Labor will keep this lesson in mind if we are fortunate enough to form government after the next election. As Infrastructure Minister under a new Labor Government, I would immediately sit down with my state and territory counterparts, working collaboratively to identify priority projects requiring support, and look to bring forward and reprioritise investment accordingly.
We would also ensure that Infrastructure Australia once again occupies a critical role in infrastructure policy making, making the best of the improvements the organisation has made in recent years to the ways it evaluates and assesses projects.
And we will take a balanced approach to delivery and contract management that promotes competition, develops our national skills base and supports local industry.
Lastly, and perhaps most importantly, we will outline a set of principles that will guide our investment in infrastructure. This is one of the things we are most obviously lacking in this country at the moment:
When it comes to infrastructure – and indeed more broadly – what vision does the Government have for the sort of country it wants to see?
The Budget did not provide such a vision, but a Labor government will. I will have more to say about this before the election, but in the meantime let us begin by asking the right questions.
How do we ensure our infrastructure investment looks as far into the future as possible, by literally preparing the groundwork for smart technologies, electric vehicles and broadband communications for example? As Anthony Albanese said in last week’s Budget in Reply speech, how do we make sure we don’t simply get things back to where they were pre-pandemic but Build Back Better?
How do we get the most out of our regions, not through a gimmicky relocation of a couple of Government departments, but through smart regionalisation that takes a bespoke approach to regional development, working analytically and in partnership with regional authorities to assess and invest in each key region’s job creating potential and the infrastructure investment needed?
How do we preserve land and corridors for future mass transit investments in high speed rail or other nation building projects?
How do we ensure the transport and infrastructure sector plays its part in tackling climate change, not just through embracing new technologies and emissions reductions but by investing more – and more strategically – in future public transport needs, especially light and faster commuter rail?
And finally, how do we ensure our infrastructure investment decisions are underpinned by a hard-headed analysis of the productivity and – crucially – liveability dividends such investment can deliver.
We are in a remarkable moment right now.

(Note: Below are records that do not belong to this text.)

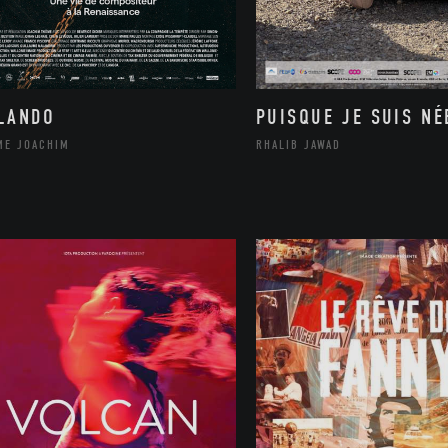
LANDO
PUISQUE JE SUIS NÉ
ME JOACHIM
RHALIB JAWAD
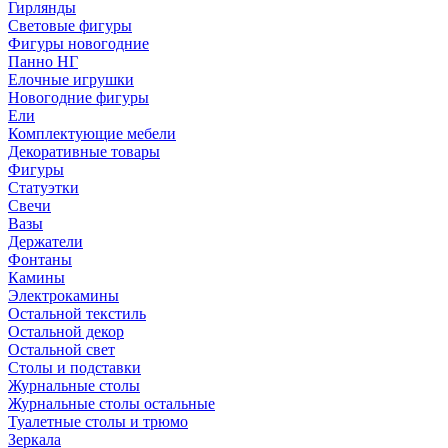
Гирлянды
Световые фигуры
Фигуры новогодние
Панно НГ
Елочные игрушки
Новогодние фигуры
Ели
Комплектующие мебели
Декоративные товары
Фигуры
Статуэтки
Свечи
Вазы
Держатели
Фонтаны
Камины
Электрокамины
Остальной текстиль
Остальной декор
Остальной свет
Столы и подставки
Журнальные столы
Журнальные столы остальные
Туалетные столы и трюмо
Зеркала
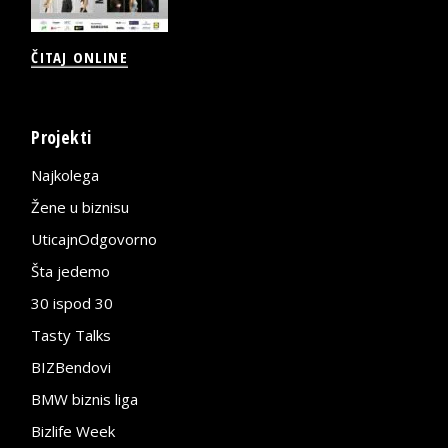
ČITAJ ONLINE
Projekti
Najkolega
Žene u biznisu
UticajnOdgovorno
Šta jedemo
30 ispod 30
Tasty Talks
BIZBendovi
BMW biznis liga
Bizlife Week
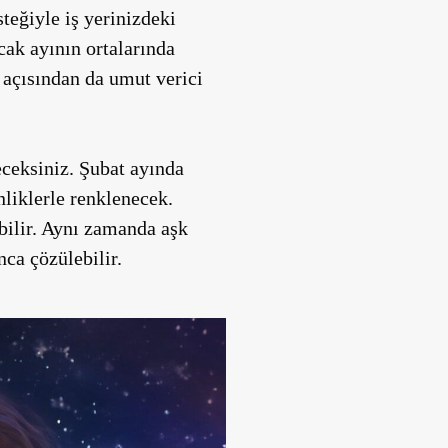
teğiyle iş yerinizdeki
cak ayının ortalarında
 açısından da umut verici
eceksiniz. Şubat ayında
inliklerle renklenecek.
abilir. Aynı zamanda aşk
nca çözülebilir.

The economy needs stimulus, borrowing rates are at record lows, and there is an opportunity not just to get back to where things were before the pandemic, but to build back stronger.
As Anthony Albanese said in his Budget in Reply last week, the Government’s Budget “offers a low growth, low productivity and low wage future – and a trillion dollars of debt – is that really the best we can aspire to?”
As the election draws closer, we will continue to form and announce the infrastructure policies that matter most here in the Sunshine State and across the country. To build the connections that get our goods to market, get workers home more quickly and safely and build the productive infrastructure that will help set Australia up for a stronger, more prosperous future.
Just like Anthony, I want Australia to emerge from this crisis stronger, smarter and more self-reliant, with an economic recovery that works for all Australians.
Thank you very much for the opportunity to address you all today.